Роу давно опротивело все на свете, но он напрасно напрягал мозг в поисках выхода из‑под воли своего деспотичного шефа. Устав службы предлагал на выбор беспрекословное подчинение или смерть. Роу знал, что это не пустая формула. За нею стояла такая реальность, какою была мотоциклетная авария "сержанта Шоу", как "попавший под автобус" священник Леслей, как… бррр, стоит ли их вспоминать!.. Роу не нравилась эта половина дилеммы. Оставалось подчинение. Поэтому он и сидел теперь рядом с незнакомым боцманом, равнодушно везшим его к поблескивавшему огнями испанскому берегу. Когда‑то Роу бывал в знаменитом алхесирасском отеле "Ренья Кристина". Там с февраля по апрель любили проводить время его более счастливые сверстники, обладавшие возможностью ничего не делать и выбирать для каждого сезона тот уголок земного шара, где было лучше всего. Сейчас был именно март, но Роу знал, что его везут вовсе не к спускающимся прямо к морю садам "Королевы Христины". Сойдя на берег, он скромно поплетется на поиски третьесортной гостинички "Золотой якорь". Никому не бросаясь в глаза, он под видом мелкого дельца должен встретиться с человеком, который будет ему сопутствовать в дальнейшем путешествии до осажденного франкистами Мадрида.
Роу обрадовался, когда оказалось, что его провожатым будет монах. В нынешних обстоятельствах сутана — наиболее подходящий наряд для проводника по Испании.
Роу знал, что, высадив его у Гибралтара, "Дидона" останется там недолго. Она перейдет в Валенсию и будет ждать его возвращения на борт вместе с бывшим начальником генерального штаба, а ныне командующим мадридским фронтом республиканских войск полковником Касадо. Дважды "переменив лицо", Роу должен был появиться в республиканском тылу в качестве члена парламента и прогрессивного журналиста по имени Эдуард Грили. Документы Грили считались "свободными". По сведениям прессы, Эдуард Грили исчез без вести при перелете из Англии в Испанию. По данным Интеллидженс сервис, он был расстрелян франкистами вследствие провокации одного из секретных агентов французского Второго бюро. Копия донесения этого агента о расстреле Грили имелась в распоряжении британской разведки. Документы Неда вполне устраивали Роу.
На первый взгляд казалось гораздо более простым, если полковник Касадо нужен англичанам, переправить его через фронт к Франко. Отсюда было бы нетрудно вывезти даже слона. Но сложность заключалась в том, что момент для бегства Касадо еще не настал. Он еще числился на службе республики.
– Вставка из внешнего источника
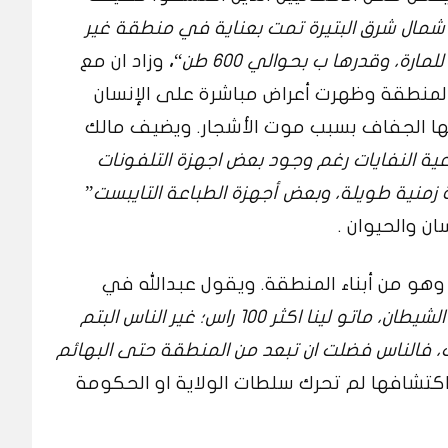
شمال شرق البتيرة تمت بعناية في منطقة غير
ة، وقدرها ب بحوالي 600 طن
“
،
وزاد
ان مع
 المنطقة وظهرت أعراض مباشرة على الإنسان
ها الجفاف بسبب موت الأشجار. ويضيف مالك
ية النفايات رغم وجود بعض اجهزة التلفونات
زمنية طويلة، وبعض أجهزة الطباعة التايبست
”
ان والحيوان .
 وهو من أبناء المنطقة. ويقول عبدالله في
ما كنا عارفين بنقول ده الشيطان، ماتو لينا اكثر 100 راس؛ غير الناس البتم
 فالناس فضلت ان تبعد من المنطقة حتى البهائم
اكتشافها لم تحرك سلطات الولاية او الحكومة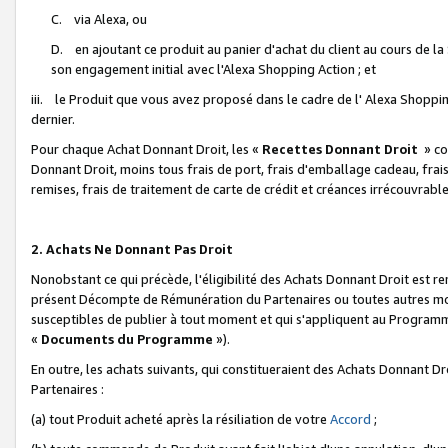
C. via Alexa, ou
D. en ajoutant ce produit au panier d'achat du client au cours de l
son engagement initial avec l'Alexa Shopping Action ; et
iii. le Produit que vous avez proposé dans le cadre de l' Alexa Shopping
dernier.
Pour chaque Achat Donnant Droit, les «
Recettes Donnant Droit
» co
Donnant Droit, moins tous frais de port, frais d'emballage cadeau, frais
remises, frais de traitement de carte de crédit et créances irrécouvrabl
2. Achats Ne Donnant Pas Droit
Nonobstant ce qui précède, l'éligibilité des Achats Donnant Droit est re
présent Décompte de Rémunération du Partenaires ou toutes autres moda
susceptibles de publier à tout moment et qui s'appliquent au Programme 
«
Documents du Programme
»).
En outre, les achats suivants, qui constitueraient des Achats Donnant D
Partenaires :
(a) tout Produit acheté après la résiliation de votre
Accord
;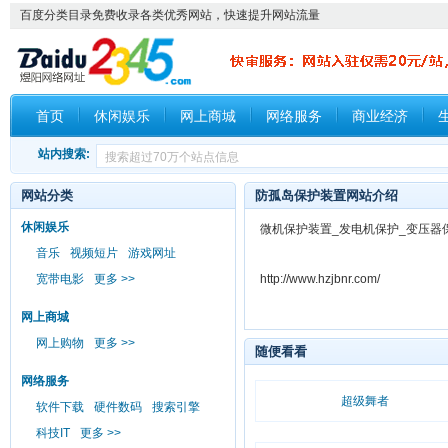
百度分类目录免费收录各类优秀网站，快速提升网站流量
首页
休闲娱乐
网上商城
网络服务
商业经济
站内搜索:
网站分类
防孤岛保护装置网站介绍
休闲娱乐
微机保护装置_发电机保护_变压器
音乐
视频短片
游戏网址
宽带电影
更多 >>
http://www.hzjbnr.com/
网上商城
网上购物
更多 >>
随便看看
网络服务
超级舞者
软件下载
硬件数码
搜索引擎
科技IT
更多 >>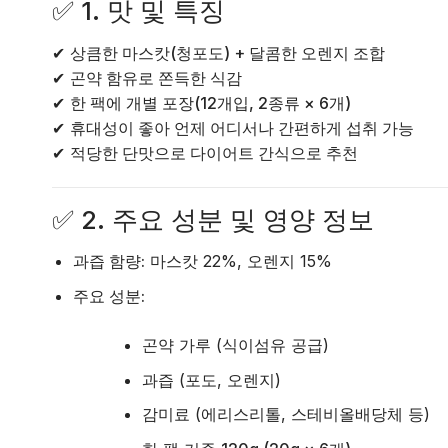
✅
1. 맛 및 특징
✔
상큼한 마스캇(청포도) + 달콤한 오렌지 조합
✔
곤약 함유로 쫀득한 식감
✔
한 팩에 개별 포장(12개입, 2종류 × 6개)
✔
휴대성이 좋아 언제 어디서나 간편하게 섭취 가능
✔
적당한 단맛으로 다이어트 간식으로 추천
✅
2. 주요 성분 및 영양 정보
과즙 함량:
마스캇 22%, 오렌지 15%
주요 성분:
곤약 가루 (식이섬유 공급)
과즙 (포도, 오렌지)
감미료 (에리스리톨, 스테비올배당체 등)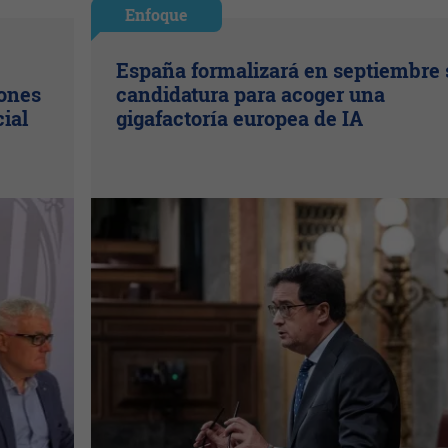
Enfoque
España formalizará en septiembre 
lones
candidatura para acoger una
cial
gigafactoría europea de IA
Имя его значилось в списках офицеров, которых Франко обещал повесить, как только они попадут ему в лапы.
Между тем Касадо был ценным английским агентом, и хозяева хотели застраховать его от непоправимых случайностей.
Задача Роу считалась ответственной.
У англичан были причины не открывать генералу Франко того, что Касадо организовал хунту изменников в тылу республики по их поручению. Английская служба считала, что Касадо еще может ей пригодиться в будущем.
Роу не интересовался, была ли то пустая угроза Франко или он действительно намерен был повесить Касадо. Для Роу это был лишь один из пунктов инструкции, полученной от шефа: "беречь Касадо!" Остальное его не касалось.
14
После памятного ночного инцидента Гаусс не мог отказываться от предложенной ему казенной квартиры. Пришлось переехать. Правда, Гаусс не до конца покинул свое обиталище на Маргаретенштрассе: там осталась вся обстановка и, главное, остались на стенах любимые французские полотна.
Это создавало заметную брешь в личной жизни Гаусса. Когда ему хотелось взглянуть на картины, посидеть перед ними, нужно было ехать "домой". И тем не менее он не хотел переносить их в казенное жилище. Он думал, что необходимость бывать на Маргаретенштрассе не позволит ему забыть старое отцовское гнездо. А гнездо это было, пожалуй, единственной его личной привязанностью в жизни. Конечно, после французских картин. Хотя, может быть, и сама‑то французская живопись стала ему так мила отчасти потому, что составляла неотъемлемую принадлежность этого гнезда. Ведь с тех пор, как он помнил себя, стояли у него в памяти и самые старые из этих полотен. Они висели тогда повсюду: в отцовской приемной, в гостиной матери, в столовой и даже в зале, между портретами полководцев. Отец привез много картин из похода во Францию. Покойник не слишком разбирался в живописи, большую часть его добычи Гауссу пришлось попросту убрать.